But let's return to our revolving-door polyamorists and ask how that kind of setup affects the kids. A new adult enters the kids' lives, the kids grow attached to that adult, and then poof! the new adult is cycled back out, leaving the kids broken-hearted (and liable to use such coping mechanisms as shutting down emotionally to avoid getting attached in the first place).

The solution as I see it is to limit the kids' contact to the new adult in proportion to how likely the new adult is to stick around. Heck if it's a one-night stand, the kids probably shouldn't meet that adult at all. If the adult will be around for a couple of months, they might rise to the level of a casual acquaintance -- just a friend, and not a particularly special friend either.

What about adults the kids meet, see regularly for nigh on a year, and then lose contact with? Well most monogamous kids already have that: It's called a schoolteacher (and/or Sunday School teacher). Kids often have coaches and piano teachers. Most kids have a series of babysitters that cycle in and out of their lives, and that's not usually considered the end of the world. Making friends, even really good friends, who we later lose contact with, is something we all experience throughout our lives. I think it's okay for kids to learn early to make peace with that reality. I mean for crying out loud, mortality claims many kids' grandparents early on. Or the family moves (to a faraway place) for some reason (especially if Dad's in the Army). There's all kinds of reasons why a child might have to learn to mourn the loss of a well-loved friend (of whatever age) and then to move on.

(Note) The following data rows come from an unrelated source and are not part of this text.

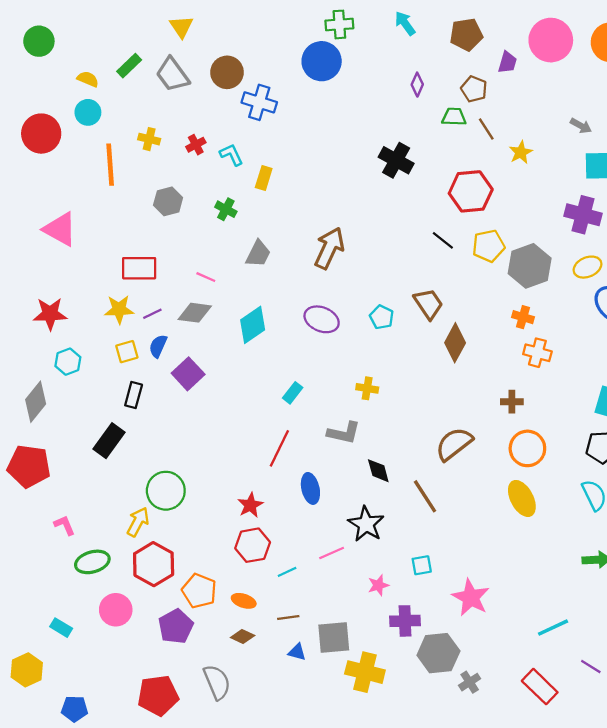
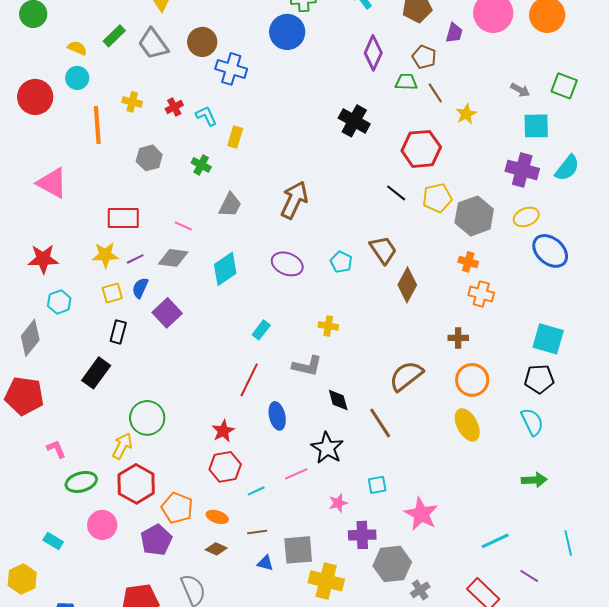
purple diamond: (417, 85) -> (373, 53), size x1.6

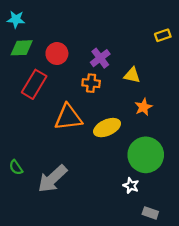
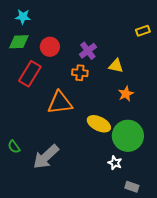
cyan star: (16, 19) -> (23, 17), moved
yellow ellipse: (107, 128) -> (99, 124), moved, turned 50

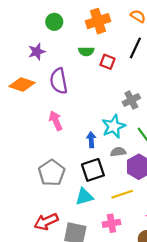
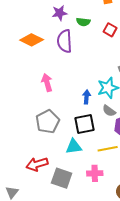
green semicircle: (86, 51) -> (83, 22), moved
purple star: (37, 52) -> (60, 13), moved
pink arrow: (56, 121) -> (47, 83), moved
gray semicircle: (118, 152) -> (109, 111), turned -144

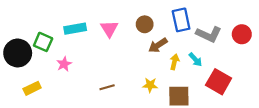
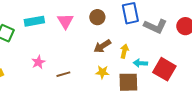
brown arrow: (158, 45) -> (102, 46), moved
cyan arrow: (195, 60) -> (140, 63), moved, turned 136
pink star: (64, 64) -> (38, 62), moved

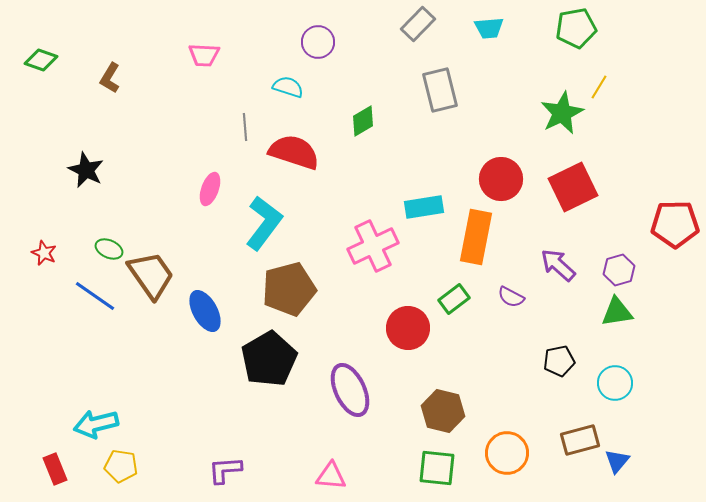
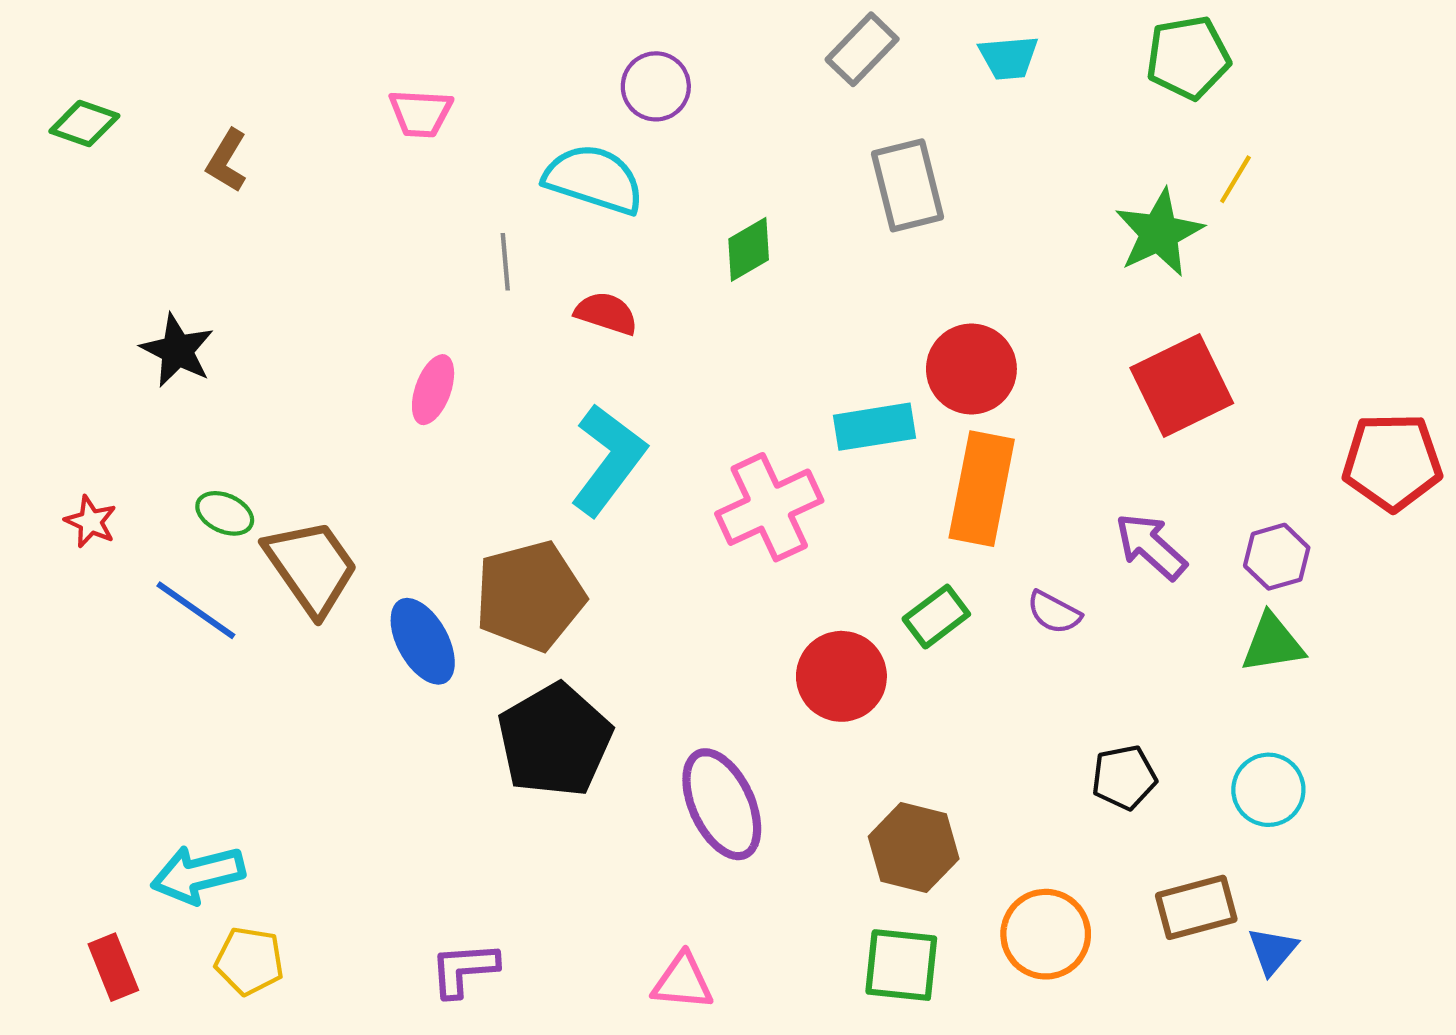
cyan semicircle: (288, 87) -> (594, 179), size x1.6
red semicircle: (294, 152) -> (606, 313), size x0.6
red circle: (501, 179) -> (971, 369), moved
cyan L-shape: (264, 223) -> (608, 460), moved
brown pentagon: (289, 289) -> (530, 596), moved
black pentagon: (559, 361) -> (1124, 777), moved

Now, should a new adult be introduced to a child as a new parent? Based on what I've read and mulled over, probably not. Legally the new adult is "just a friend," and that's probably a good perception to start the child off with. Although if the friend lives in the home with the child and parents, it seems wise to grant the friend the status of an adult authority figure (with the adults coming to an agreement about how the kids are to be handled).

Should a child (of his/her own accord) be allowed to start calling the new adult "Mum" or "Dad?" Technically yes, as long as a solemn chat is had with the child regarding how (much and how) long the new adult is expected to stick around. Of course if the parents (e.g. because one of the parents stipulated it) have agreed not to allow the new (third) adult to receive a parental title from any of the kids, then I guess the child should be discouraged from undermining that stipulation. Although, you'd think all three adults could agree to let the child make that call for himself/herself.

---

At what age should a child be told that one or both parents are in (a) polyamorous relationship/s? I usually recommend sooner rather than later, and I guess I'd add that the adults should expect to be outed once the child knows. Staying in the closet is a luxury that usually only childless poly families can afford. But there may be exceptions where the child is good at keeping a secret and is willing to do so. I think the kids should also be informed that polyamory is not widely accepted or understood, and that the kids and adults in the poly household all face the risk of persecution from their family, peers, and coworkers. That part of poly is bad for everyone in the poly household, but, homosexuals are frequently persecuted too, yet we don't forbid them to adopt a child because it would be bad for the child to be exposed to the stigma that the parents have knowingly brought into their lives.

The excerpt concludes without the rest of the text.